• WHAT TO PRODUCE: Starting from the line with "Suivez-nous", please copy exactly every line to the end of the listing, but not the pictures.

• DATA SHOWN:
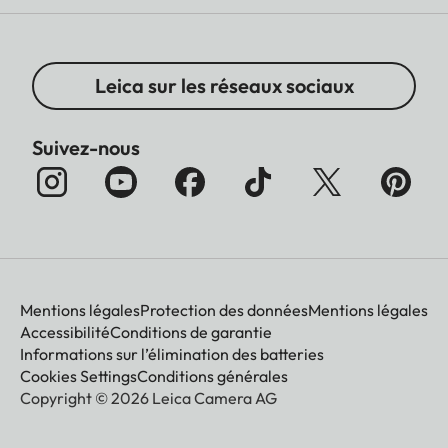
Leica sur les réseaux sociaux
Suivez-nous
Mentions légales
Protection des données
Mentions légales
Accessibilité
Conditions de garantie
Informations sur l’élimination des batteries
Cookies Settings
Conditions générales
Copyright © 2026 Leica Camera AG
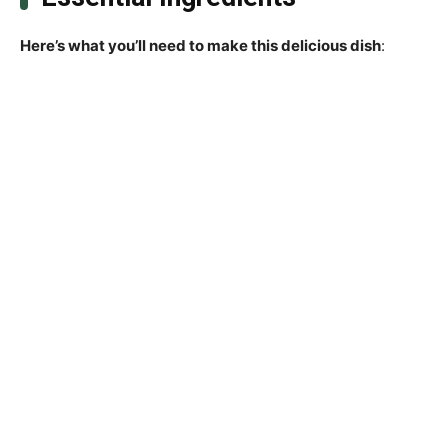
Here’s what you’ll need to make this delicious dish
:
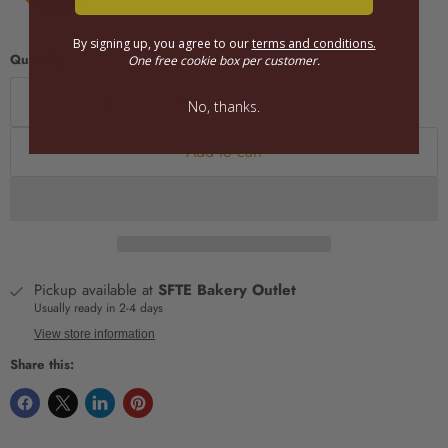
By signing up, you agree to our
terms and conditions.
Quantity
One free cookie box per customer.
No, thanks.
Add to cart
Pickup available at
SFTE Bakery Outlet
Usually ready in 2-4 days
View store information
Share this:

• EXERCISE SOLUTION:
Suivez-nous
Mentions légales
Protection des données
Mentions légales
Accessibilité
Conditions de garantie
Informations sur l’élimination des batteries
Cookies Settings
Conditions générales
Copyright © 2026 Leica Camera AG
Here’s what you’ll need to make this delicious dish
:
By signing up, you agree to our
terms and conditions.
Quantity
One free cookie box per customer.
No, thanks.
Add to cart
Pickup available at
SFTE Bakery Outlet
Usually ready in 2-4 days
View store information
Share this:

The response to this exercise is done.